Stored data entries
________________________________________

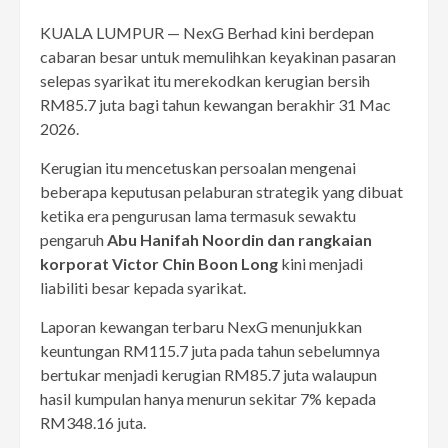
KUALA LUMPUR — NexG Berhad kini berdepan
cabaran besar untuk memulihkan keyakinan pasaran
selepas syarikat itu merekodkan kerugian bersih
RM85.7 juta bagi tahun kewangan berakhir 31 Mac
2026.
Kerugian itu mencetuskan persoalan mengenai
beberapa keputusan pelaburan strategik yang dibuat
ketika era pengurusan lama termasuk sewaktu
pengaruh
Abu Hanifah Noordin dan rangkaian
korporat Victor Chin Boon Long
kini menjadi
liabiliti besar kepada syarikat.
Laporan kewangan terbaru NexG menunjukkan
keuntungan RM115.7 juta pada tahun sebelumnya
bertukar menjadi kerugian RM85.7 juta walaupun
hasil kumpulan hanya menurun sekitar 7% kepada
RM348.16 juta.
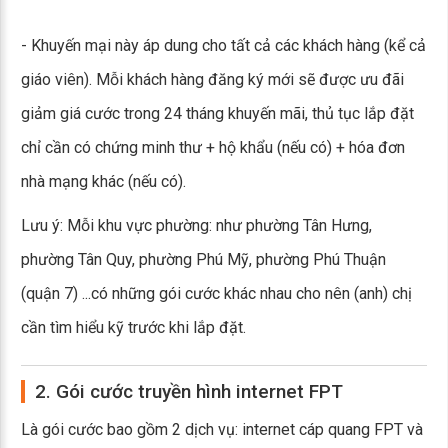
- Khuyến mại này áp dung cho tất cả các khách hàng (kể cả
giáo viên). Mỗi khách hàng đăng ký mới sẽ được ưu đãi
giảm giá cước trong 24 tháng khuyến mãi, thủ tục lắp đặt
chỉ cần có chứng minh thư + hộ khẩu (nếu có) + hóa đơn
nhà mạng khác (nếu có).
Lưu ý: Mỗi khu vực phường: như phường Tân Hưng,
phường Tân Quy, phường Phú Mỹ, phường Phú Thuận
(quận 7) ...có những gói cước khác nhau cho nên (anh) chị
cần tìm hiểu kỹ trước khi lắp đặt.
2. Gói cước truyền hình internet FPT
Là gói cước bao gồm 2 dịch vụ: internet cáp quang FPT và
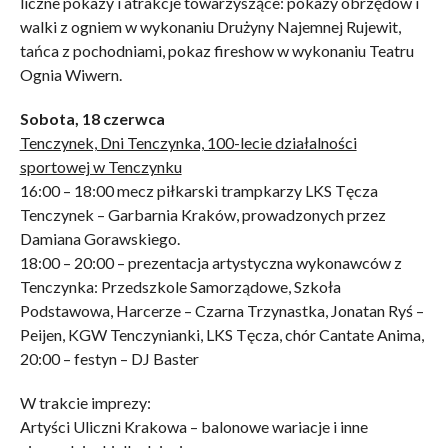
liczne pokazy i atrakcje towarzyszące: pokazy obrzędów i
walki z ogniem w wykonaniu Drużyny Najemnej Rujewit,
tańca z pochodniami, pokaz fireshow w wykonaniu Teatru
Ognia Wiwern.
Sobota, 18 czerwca
Tenczynek, Dni Tenczynka, 100-lecie działalności
sportowej w Tenczynku
16:00 – 18:00 mecz piłkarski trampkarzy LKS Tęcza
Tenczynek – Garbarnia Kraków, prowadzonych przez
Damiana Gorawskiego.
18:00 – 20:00 – prezentacja artystyczna wykonawców z
Tenczynka: Przedszkole Samorządowe, Szkoła
Podstawowa, Harcerze – Czarna Trzynastka, Jonatan Ryś –
Peijen, KGW Tenczynianki, LKS Tęcza, chór Cantate Anima,
20:00 – festyn – DJ Baster
W trakcie imprezy:
Artyści Uliczni Krakowa – balonowe wariacje i inne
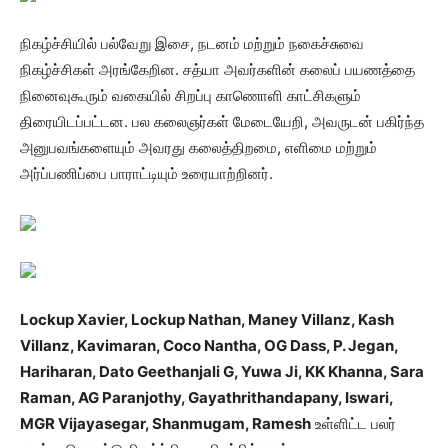
நிகழ்ச்சியில் பல்வேறு இசை, நடனம் மற்றும் நகைச்சுவை
நிகழ்ச்சிகள் அரங்கேறின. சத்யா அவர்களின் கலைப் பயணத்தை
நினைவுகூரும் வகையில் சிறப்பு காணொளி காட்சிகளும்
திரையிடப்பட்டன. பல கலைஞர்கள் மேடையேறி, அவருடன் பகிர்ந்த
அனுபவங்களையும் அவரது கலைத்திறமை, எளிமை மற்றும்
அர்ப்பணிப்பை பாராட்டியும் உரையாற்றினர்.
Lockup Xavier, Lockup Nathan, Maney Villanz, Kash
Villanz, Kavimaran, Coco Nantha, OG Dass, P. Jegan,
Hariharan, Dato Geethanjali G, Yuwa Ji, KK Khanna, Sara
Raman, AG Paranjothy, Gayathrithandapany, Iswari,
MGR Vijayasegar, Shanmugam, Ramesh
உள்ளிட்ட பலர்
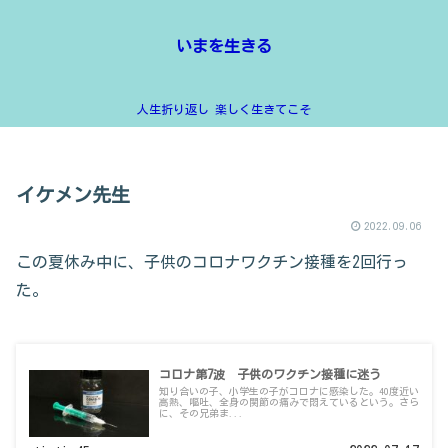
いまを生きる
人生折り返し 楽しく生きてこそ
イケメン先生
2022.09.06
この夏休み中に、子供のコロナワクチン接種を2回行っ
た。
コロナ第7波 子供のワクチン接種に迷う
知り合いの子、小学生の子がコロナに感染した。40度近い
高熱、嘔吐、全身の関節の痛みで悶えているという。さら
に、その兄弟ま...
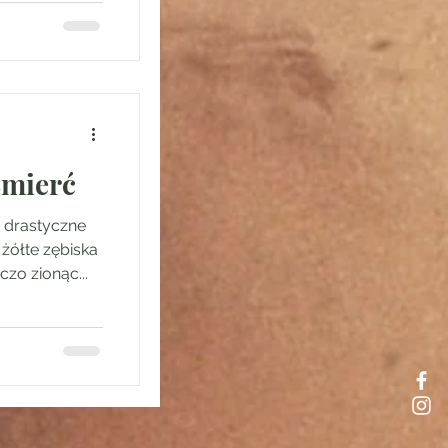
Śmierć
a drastyczne
żółte zębiska
zo zionąc...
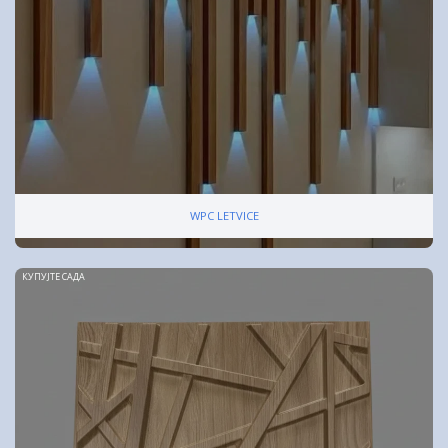
WPC LETVICE
КУПУЈТЕ САДА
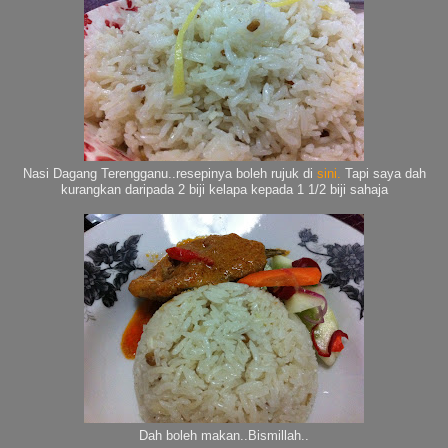
Nasi Dagang Terengganu..resepinya boleh rujuk di
sini.
Tapi saya dah
kurangkan daripada 2 biji kelapa kepada 1 1/2 biji sahaja
Dah boleh makan..Bismillah..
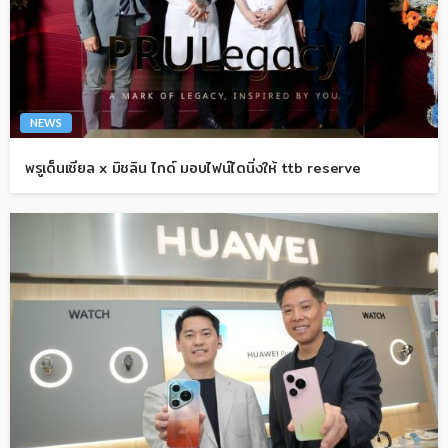
NEWS
พรูเด็นเชียล x มิชลิน ไกด์ มอบไฟน์ไดนิ่งให้ ttb reserve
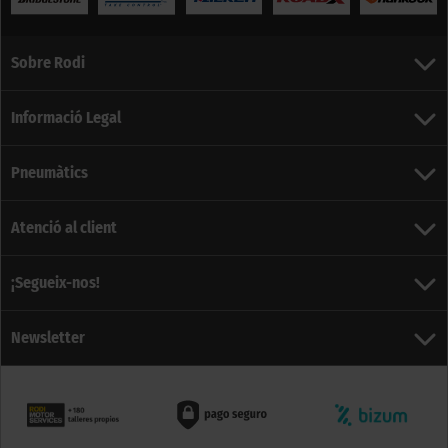
Sobre Rodi
Informació Legal
Pneumàtics
Atenció al client
¡Segueix-nos!
Newsletter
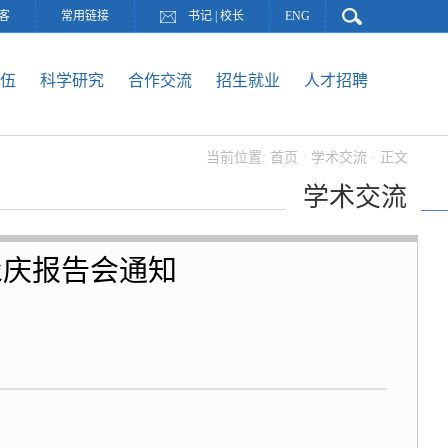
客
常用链接
书记
|
校长
ENG
伍
科学研究
合作交流
招生就业
人才招聘
当前位置:
首页
·
学术交流
· 正文
学术交流
永庆报告会通知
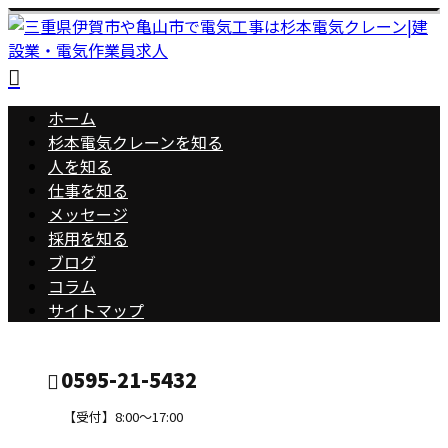
ホーム
杉本電気クレーンを知る
人を知る
仕事を知る
メッセージ
採用を知る
ブログ
コラム
サイトマップ
0595-21-5432
【受付】8:00～17:00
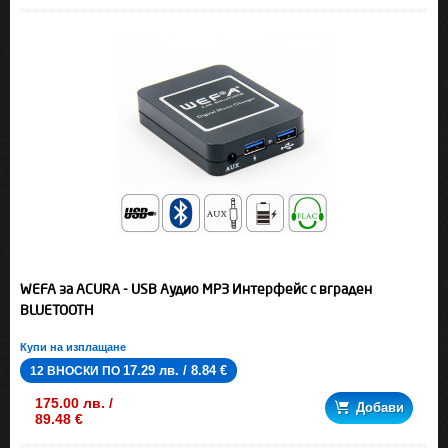
WEFA за ACURA - USB Аудио MP3 Интерфейс с вграден
BLUETOOTH
Купи на изплащане
17.29 лв. / 8.84 €
12 ВНОСКИ ПО
175.00 лв. /
Добави
89.48 €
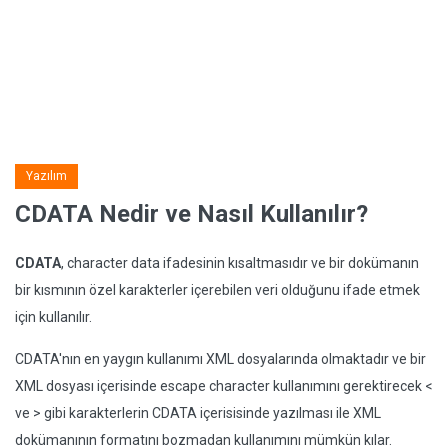
Yazılım
CDATA Nedir ve Nasıl Kullanılır?
CDATA
, character data ifadesinin kısaltmasıdır ve bir dokümanın
bir kısmının özel karakterler içerebilen veri olduğunu ifade etmek
için kullanılır.
CDATA'nın en yaygın kullanımı XML dosyalarında olmaktadır ve bir
XML dosyası içerisinde escape character kullanımını gerektirecek <
ve > gibi karakterlerin CDATA içerisisinde yazılması ile XML
dokümanının formatını bozmadan kullanımını mümkün kılar.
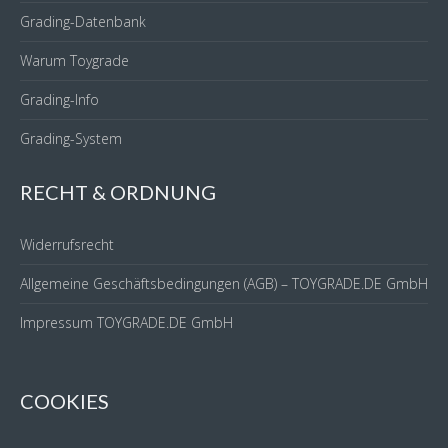
Grading-Datenbank
Warum Toygrade
Grading-Info
Grading-System
RECHT & ORDNUNG
Widerrufsrecht
Allgemeine Geschäftsbedingungen (AGB) – TOYGRADE.DE GmbH
Impressum TOYGRADE.DE GmbH
COOKIES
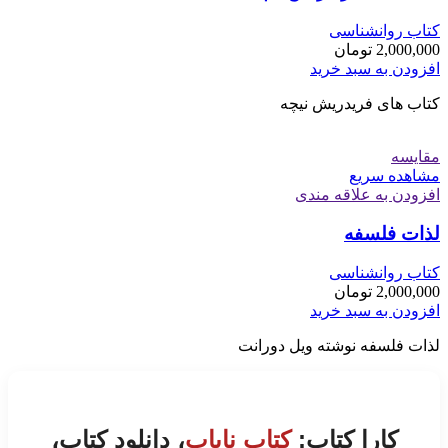
کتاب روانشناسی
2,000,000
تومان
افزودن به سبد خرید
کتاب های فریدریش نیچه
مقایسه
مشاهده سریع
افزودن به علاقه مندی
لذات فلسفه
کتاب روانشناسی
2,000,000
تومان
افزودن به سبد خرید
لذات فلسفه نوشته ویل دورانت
کارا کتاب:
کتاب نایاب
، دانلود کتاب،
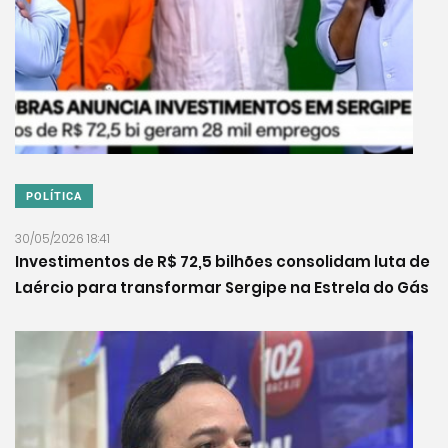
POLÍTICA
30/05/2026 18:41
Investimentos de R$ 72,5 bilhões consolidam luta de
Laércio para transformar Sergipe na Estrela do Gás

________________________________________

- [WORK REQUEST]
Return solely the number of lines in the data that include the word "CDATA".

- [TASK RESPONSE]
4